Special to The Seattle Times
‘Trance,’ with James McAvoy, Vincent Cassel, Rosario Dawson. Directed by Danny Boyle, from a screenplay by Joe Ahearne and John Hodge. 101 minutes. Rated R for sexual content, graphic nudity, violence, some grisly images and language. Several theaters.
What is reality? In “Trance,” only director Danny Boyle knows for sure. And he leaves it to the audience to try to figure out just what’s up, and what’s going down, in this sleek psychological puzzler.

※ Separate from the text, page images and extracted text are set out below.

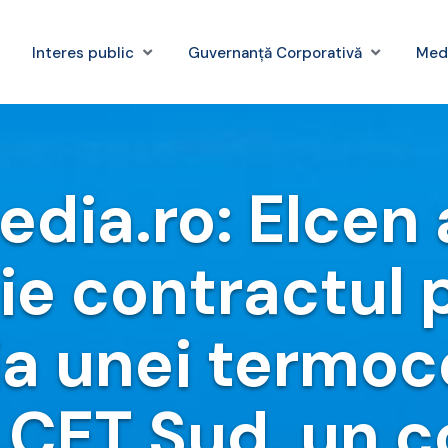
Interes public
Guvernanță Corporativă
Med
ia.ro: Elcen 
ţie contractul
a unei termoc
 CET Sud, un c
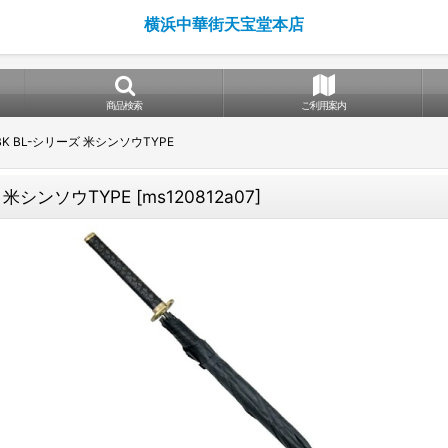
横浜中華街天宝堂本店
商品検索
ご利用案内
K BL-シリーズ 米シンソウTYPE
 米シンソウTYPE
[
ms120812a07
]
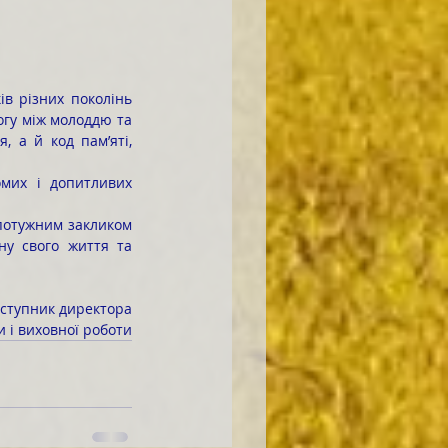
огу між молоддю та 
 а й код пам’яті, 
ну свого життя та 
аступник директора
ти і виховної роботи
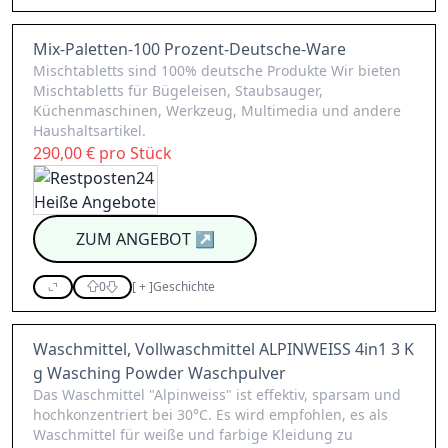
Mix-Paletten-100 Prozent-Deutsche-Ware
Mischtabletts sind 100% deutsche Produkte Wir bieten
Mischtabletts für Bügeleisen, Staubsauger,
Küchenmaschinen, Werkzeug, Multimedia und andere
Haushaltsartikel.
290,00 € pro Stück
ZUM ANGEBOT
↗
0
[
+
]
Geschichte
Waschmittel, Vollwaschmittel ALPINWEISS 4in1 3 K
g Wasching Powder Waschpulver
Das Waschmittel "Alpinweiss" ist effektiv, sparsam und
hochkonzentriert bei 30°C. Es wird empfohlen, es als
Waschmittel für weiße und farbige Kleidung zu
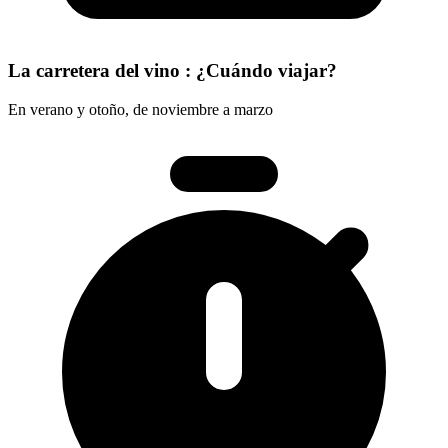
La carretera del vino : ¿Cuándo viajar?
En verano y otoño, de noviembre a marzo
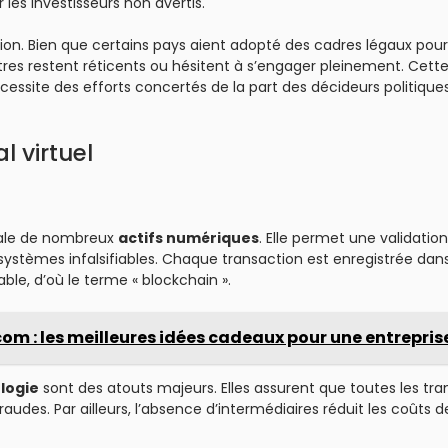
les investisseurs non avertis.
tion. Bien que certains pays aient adopté des cadres légaux pour
utres restent réticents ou hésitent à s’engager pleinement. Cett
écessite des efforts concertés de la part des décideurs politique
l virtuel
rale de nombreux
actifs numériques
. Elle permet une validation
systèmes infalsifiables. Chaque transaction est enregistrée dans
le, d’où le terme « blockchain ».
: les meilleures idées cadeaux pour une entrepris
logie
sont des atouts majeurs. Elles assurent que toutes les tra
fraudes. Par ailleurs, l’absence d’intermédiaires réduit les coûts d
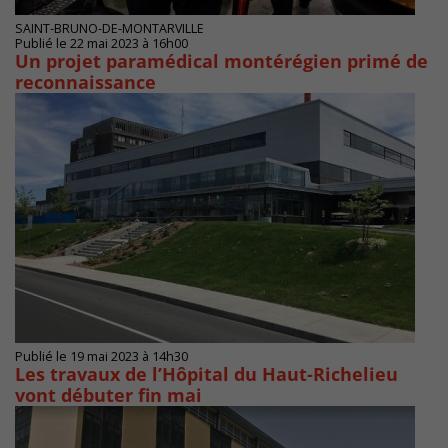
SAINT-BRUNO-DE-MONTARVILLE
Publié le 22 mai 2023 à 16h00
Un projet paramédical montérégien primé de
reconnaissance
Publié le 19 mai 2023 à 14h30
Les travaux de l’Hôpital du Haut-Richelieu
vont débuter fin mai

The picture opens with a daring daylight robbery in which a Goya masterpiece is the target of a bold band of art thieves led by a Frenchman named Franck (Vincent Cassel). They burst in on a megabucks London auction but unexpectedly come up empty. They blame an inside man (played by James McAvoy) for the failure of the caper, but a bout of unpleasant torture — those fingernails will grow back someday, son — reveals that McAvoy’s character, Simon, can’t for the much-threatened life of him remember what he did with the painting. A bash on the head suffered during the heist has scrambled Simon’s brain and buried the memory of the painting’s hiding place somewhere deep in his subconscious.
The thieves eventually figure that maybe hypnotism will accomplish what fingernail removal can’t, and they seek the services of a hypnotherapist named Elizabeth (Rosario Dawson). And that’s when things take a turn for the twisty. Welcome to a disorienting maze of interlocking mind games.

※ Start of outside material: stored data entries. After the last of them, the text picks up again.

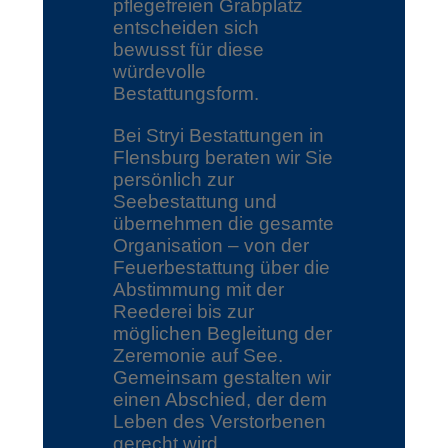
pflegefreien Grabplatz
entscheiden sich
bewusst für diese
würdevolle
Bestattungsform.
Bei Stryi Bestattungen in
Flensburg beraten wir Sie
persönlich zur
Seebestattung und
übernehmen die gesamte
Organisation – von der
Feuerbestattung über die
Abstimmung mit der
Reederei bis zur
möglichen Begleitung der
Zeremonie auf See.
Gemeinsam gestalten wir
einen Abschied, der dem
Leben des Verstorbenen
gerecht wird.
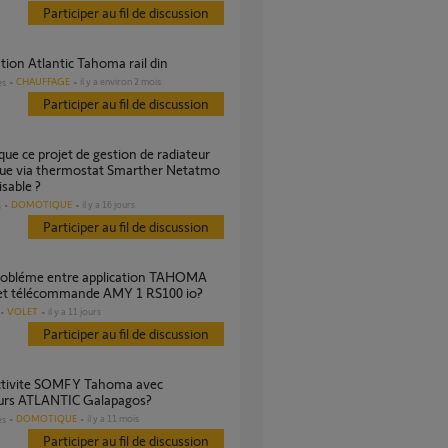
Participer au fil de discussion
ation Atlantic Tahoma rail din
CHAUFFAGE
il y a environ 2 mois
es
Participer au fil de discussion
que via thermostat Smarther Netatmo
isable ?
DOMOTIQUE
il y a 16 jours
s
Participer au fil de discussion
c et télécommande AMY 1 RS100 io?
VOLET
il y a 11 jours
Participer au fil de discussion
eurs ATLANTIC Galapagos?
DOMOTIQUE
il y a 11 mois
es
Participer au fil de discussion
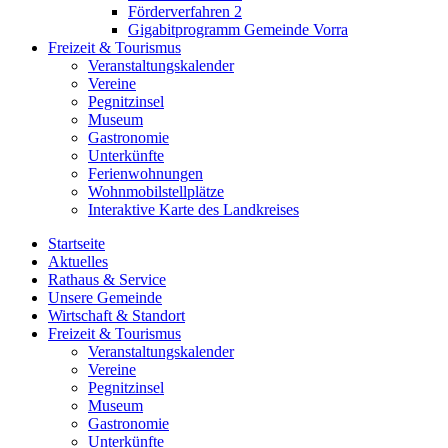
Förderverfahren 2
Gigabitprogramm Gemeinde Vorra
Freizeit & Tourismus
Veranstaltungskalender
Vereine
Pegnitzinsel
Museum
Gastronomie
Unterkünfte
Ferienwohnungen
Wohnmobilstellplätze
Interaktive Karte des Landkreises
Startseite
Aktuelles
Rathaus & Service
Unsere Gemeinde
Wirtschaft & Standort
Freizeit & Tourismus
Veranstaltungskalender
Vereine
Pegnitzinsel
Museum
Gastronomie
Unterkünfte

Boyle (director of the Oscar-winning “Slumdog Millionaire”), working from a script credited to Joe Ahearne and frequent Boyle collaborator John Hodge (“Shallow Grave” and “Trainspotting” are two of their past collaborations), artfully toys with audience perceptions of what, exactly, is going on here. The fact is, things get very inexact as it becomes increasingly unclear whether scenes we’re seeing represent the characters’ reality or whether it’s what they’re experiencing in a trance state induced by Elizabeth. To complicate matters even further, the audience is left to wonder just whose trance state is playing out at any particular moment. Is it Simon’s? Could it be Franck’s? Someone else’s?
The search for the hidden corner of Simon’s mind where the key to the painting’s hiding place resides uncovers a tangle of other secrets, some sexual in nature, some violent, some touching on scream-inducing primal fears.
It’s all one big guessing game, and that’s what makes the picture so enjoyable. The fun comes in the form of the surprises “Trance” springs on you every step of the way.
Enjoyable, too, are the performances, with each of the three main actors smoothly executing chameleonlike shifts of temperament that muddy perceptions of who here is the hero or heroine (if there in fact is one) and who is the villain.
All the major characters harbor concealed agendas that Boyle reveals in an adroit manner that ratchets up the tension until it’s released in a genuinely nightmarish conclusion.